Additionally, the researchers found that real-life factors during vaccine rollouts, such as older people being more likely to get vaccinated early on, could reduce the perceived vaccine efficacy. They argue that as COVID cases were peaking and people were building natural immunity to the virus, the subsequent decline in cases coincided with increased vaccination rates, creating a false perception of high efficacy.
The mRNA vaccines have been promoted as having saved millions of lives. However, the researchers caution that these statements may not reflect what actually happened in real life. They are currently partaking in a study to review whether the mRNA vaccines have indeed saved millions of lives.
Furthermore, the researchers have identified several problems with the studies that claim COVID-19 vaccines reduce severe disease, hospitalizations, and deaths. One of the major issues is the lack of a consistent definition of what counts as a vaccinated person.
The Pfizer clinical trials also acknowledged a significant number of suspected but unconfirmed COVID-19 cases, split almost evenly between the treatment and placebo groups. If all of these suspected cases were indeed COVID-19 cases, it would significantly impact the estimated vaccine efficacy.

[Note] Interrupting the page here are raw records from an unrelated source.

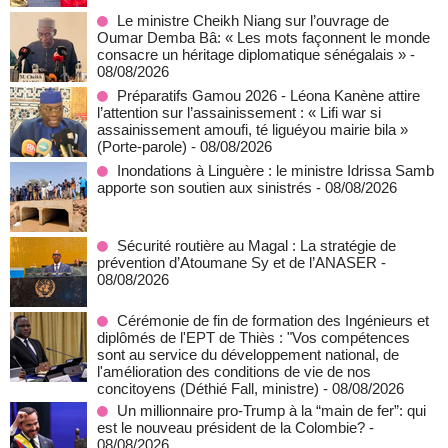
Le ministre Cheikh Niang sur l’ouvrage de
Oumar Demba Bâ: « Les mots façonnent le monde
consacre un héritage diplomatique sénégalais »
-
08/08/2026
Préparatifs Gamou 2026 - Léona Kanène attire
l’attention sur l’assainissement : « Lifi war si
assainissement amoufi, té liguéyou mairie bila »
(Porte-parole)
- 08/08/2026
Inondations à Linguère : le ministre Idrissa Samb
apporte son soutien aux sinistrés
- 08/08/2026
Sécurité routière au Magal : La stratégie de
prévention d’Atoumane Sy et de l’ANASER
-
08/08/2026
Cérémonie de fin de formation des Ingénieurs et
diplômés de l'EPT de Thiès : "Vos compétences
sont au service du développement national, de
l'amélioration des conditions de vie de nos
concitoyens (Déthié Fall, ministre)
- 08/08/2026
Un millionnaire pro-Trump à la “main de fer”: qui
est le nouveau président de la Colombie?
-
08/08/2026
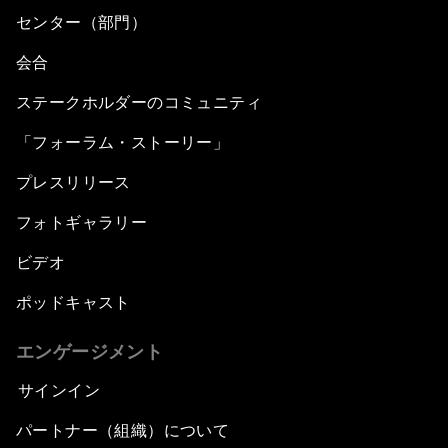
センター（部門）
会合
ステークホルダーのコミュニティ
「フォーラム・ストーリー」
プレスリリース
フォトギャラリー
ビデオ
ポッドキャスト
エンゲージメント
サインイン
パートナー（組織）について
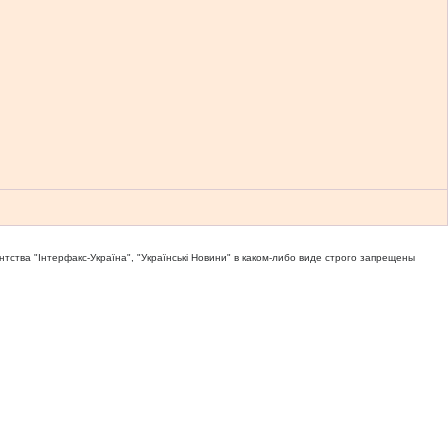
тва "Iнтерфакс-Україна", "Українськi Новини" в каком-либо виде строго запрещены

Another concern raised by the researchers is the underreporting of adverse events. Adverse events that occur soon after vaccination may not be attributed to the vaccine if several weeks have passed since vaccination. This leads to an underestimation of adverse event rates. Additionally, adverse event reporting relies heavily on unsolicited reporting by vaccine participants, making it difficult to track serious adverse events, especially if they result in death.

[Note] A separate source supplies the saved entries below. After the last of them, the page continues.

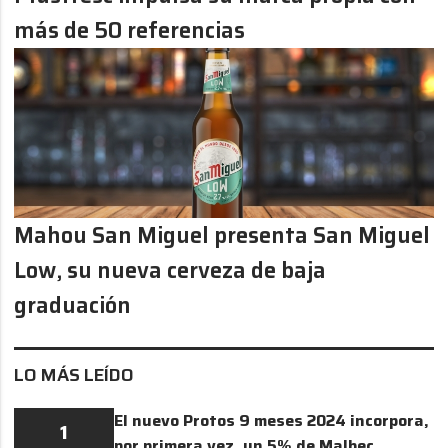
más de 50 referencias
Mahou San Miguel presenta San Miguel
Low, su nueva cerveza de baja
graduación
LO MÁS LEÍDO
El nuevo Protos 9 meses 2024 incorpora,
1
por primera vez, un 5% de Malbec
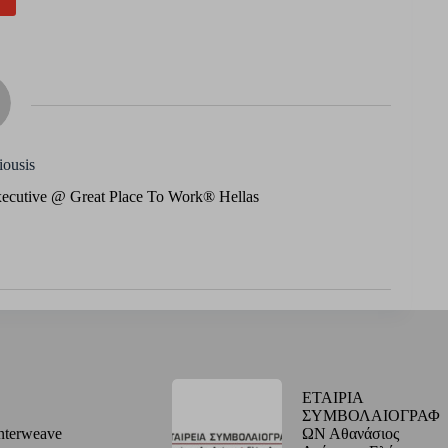
iousis
xecutive @ Great Place To Work® Hellas
ΕΤΑΙΡΙΑ
ΣΥΜΒΟΛΑΙΟΓΡΑΦ
nterweave
ΩΝ Αθανάσιος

The researchers also highlight the issue of “unblinding” the placebo group by later giving them the COVID-19 vaccines. This makes it impossible to compare the placebo and vaccine groups for potential long-term safety signals.
Overall, the researchers' findings raise important concerns about biases and manipulation in the clinical data of Pfizer and Moderna COVID-19 vaccines. These issues have the potential to impact the perception of vaccine efficacy and the understanding of vaccine safety. It is crucial for further research and transparency to address these concerns and ensure accurate assessment of COVID-19 vaccines.